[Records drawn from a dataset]
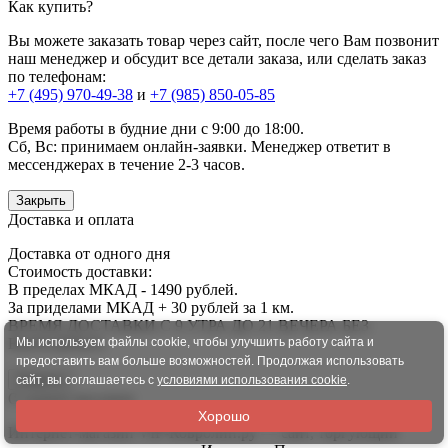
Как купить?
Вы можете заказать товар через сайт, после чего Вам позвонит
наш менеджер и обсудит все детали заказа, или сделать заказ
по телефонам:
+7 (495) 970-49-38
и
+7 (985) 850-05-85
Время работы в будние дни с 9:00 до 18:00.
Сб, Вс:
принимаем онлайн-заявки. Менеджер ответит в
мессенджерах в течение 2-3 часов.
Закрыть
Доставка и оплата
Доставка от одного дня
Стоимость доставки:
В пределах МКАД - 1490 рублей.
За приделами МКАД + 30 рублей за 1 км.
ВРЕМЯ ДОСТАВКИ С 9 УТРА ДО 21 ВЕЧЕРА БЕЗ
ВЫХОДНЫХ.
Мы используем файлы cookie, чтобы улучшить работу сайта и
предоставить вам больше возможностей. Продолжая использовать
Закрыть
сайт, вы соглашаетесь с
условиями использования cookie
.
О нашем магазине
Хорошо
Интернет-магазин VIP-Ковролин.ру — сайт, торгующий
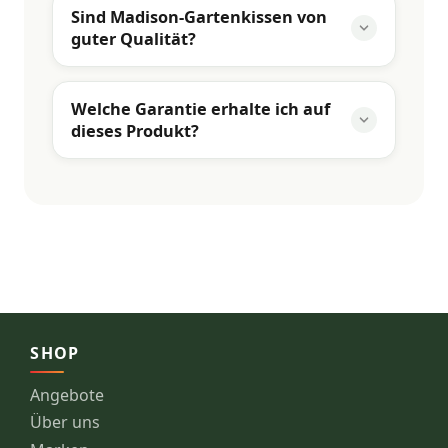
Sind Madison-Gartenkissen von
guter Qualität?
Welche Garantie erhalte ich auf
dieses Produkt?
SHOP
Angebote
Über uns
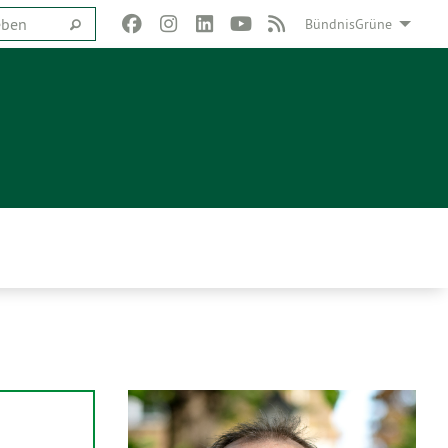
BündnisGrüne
--
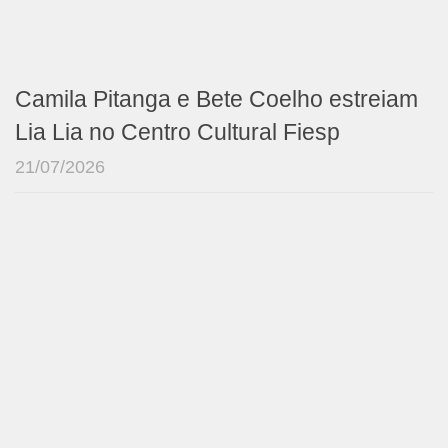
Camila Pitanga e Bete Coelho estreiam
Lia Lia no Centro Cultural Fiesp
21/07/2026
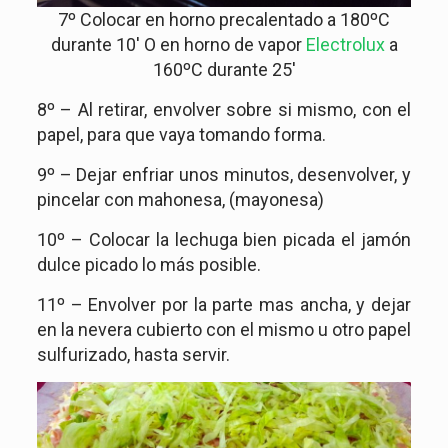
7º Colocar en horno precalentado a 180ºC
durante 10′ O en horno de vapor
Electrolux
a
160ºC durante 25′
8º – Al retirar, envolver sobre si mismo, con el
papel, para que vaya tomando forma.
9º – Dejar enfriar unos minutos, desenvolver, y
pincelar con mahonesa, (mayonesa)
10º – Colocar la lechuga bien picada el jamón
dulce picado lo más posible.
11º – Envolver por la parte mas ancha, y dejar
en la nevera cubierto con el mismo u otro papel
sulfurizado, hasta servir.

_AIM OF THE TASK_.
Taking the entries above, print exactly the lines starting at the line with "160ºC durante 25′" and ending at the line with "sulfurizado, hasta servir.", both included.

_WRITTEN SOLUTION_.
160ºC durante 25′
8º – Al retirar, envolver sobre si mismo, con el
papel, para que vaya tomando forma.
9º – Dejar enfriar unos minutos, desenvolver, y
pincelar con mahonesa, (mayonesa)
10º – Colocar la lechuga bien picada el jamón
dulce picado lo más posible.
11º – Envolver por la parte mas ancha, y dejar
en la nevera cubierto con el mismo u otro papel
sulfurizado, hasta servir.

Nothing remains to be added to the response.